Transcribed page contents
*** Block opens ***

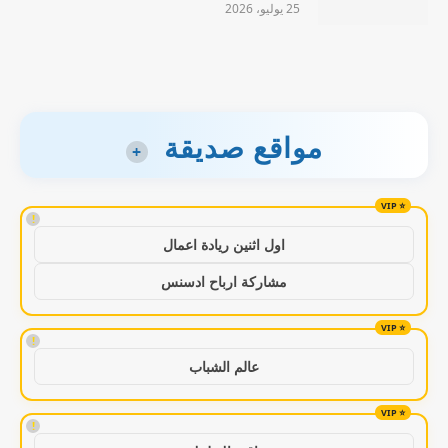
25 يوليو، 2026
مواقع صديقة
+
!
اول اثنين ريادة اعمال
مشاركة ارباح ادسنس
!
عالم الشباب
!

*** Block closes ***

- **Task requirements**: With the line that contains "مواقع صديقة" as the start, output every line through the end of the entries exactly. Add no other lines.

- **Response below**:
مواقع صديقة
+
!
اول اثنين ريادة اعمال
مشاركة ارباح ادسنس
!
عالم الشباب
!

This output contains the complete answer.